(Dataset entries)
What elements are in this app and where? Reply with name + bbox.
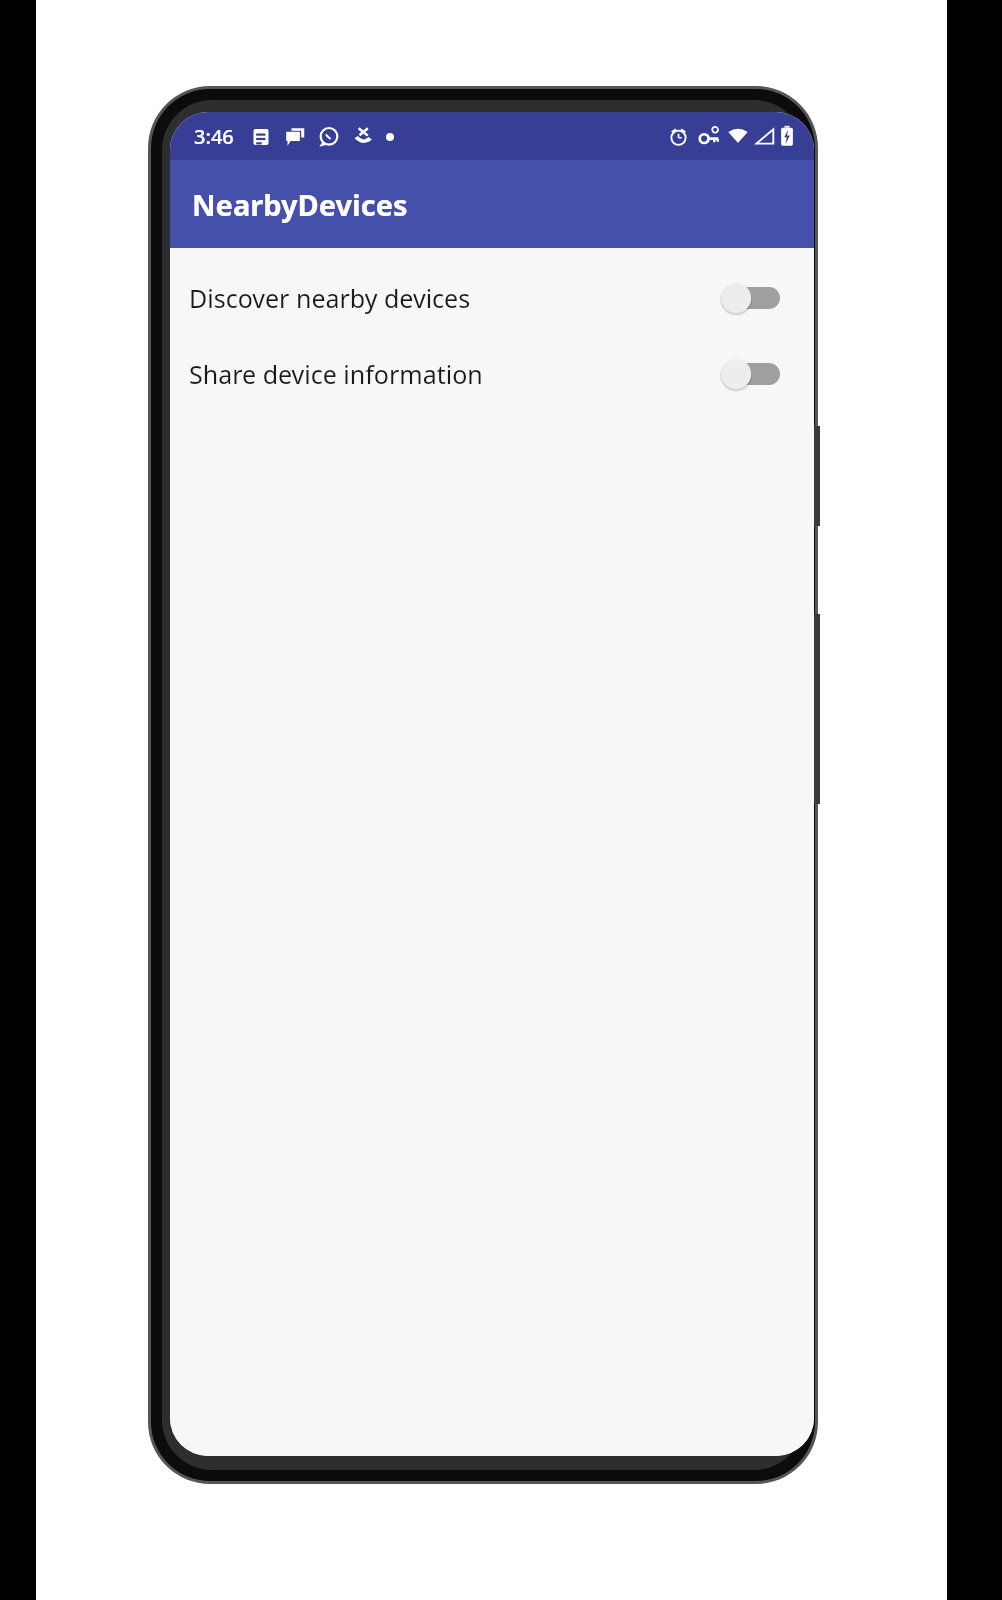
staticText: Discover nearby devices (189, 281, 471, 315)
button[interactable]: Toggle (720, 352, 780, 396)
staticText: NearbyDevices (192, 185, 408, 224)
staticText: 3:46 (194, 123, 234, 150)
button[interactable]: Share device information (170, 336, 814, 412)
button[interactable]: Discover nearby devices (170, 260, 814, 336)
button[interactable]: Toggle (720, 276, 780, 320)
staticText: Share device information (189, 357, 483, 391)
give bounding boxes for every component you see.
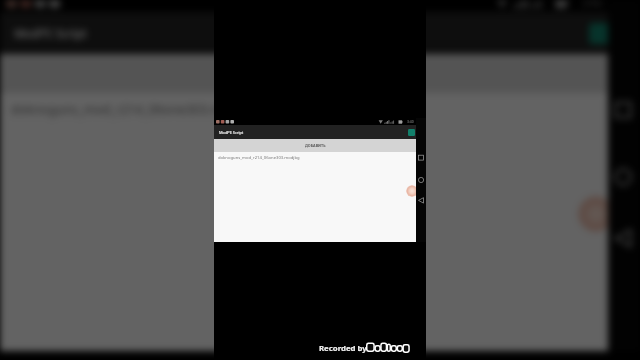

Your goal:
Hand back the records above exactly as they are, pictures excluded.

Written response:
What elements are in this app and where? Reply with name + bbox.
staticText: Discover nearby devices (189, 281, 471, 315)
button[interactable]: Toggle (720, 352, 780, 396)
staticText: NearbyDevices (192, 185, 408, 224)
staticText: 3:46 (194, 123, 234, 150)
button[interactable]: Share device information (170, 336, 814, 412)
button[interactable]: Discover nearby devices (170, 260, 814, 336)
button[interactable]: Toggle (720, 276, 780, 320)
staticText: Share device information (189, 357, 483, 391)
give bounding boxes for every component you see.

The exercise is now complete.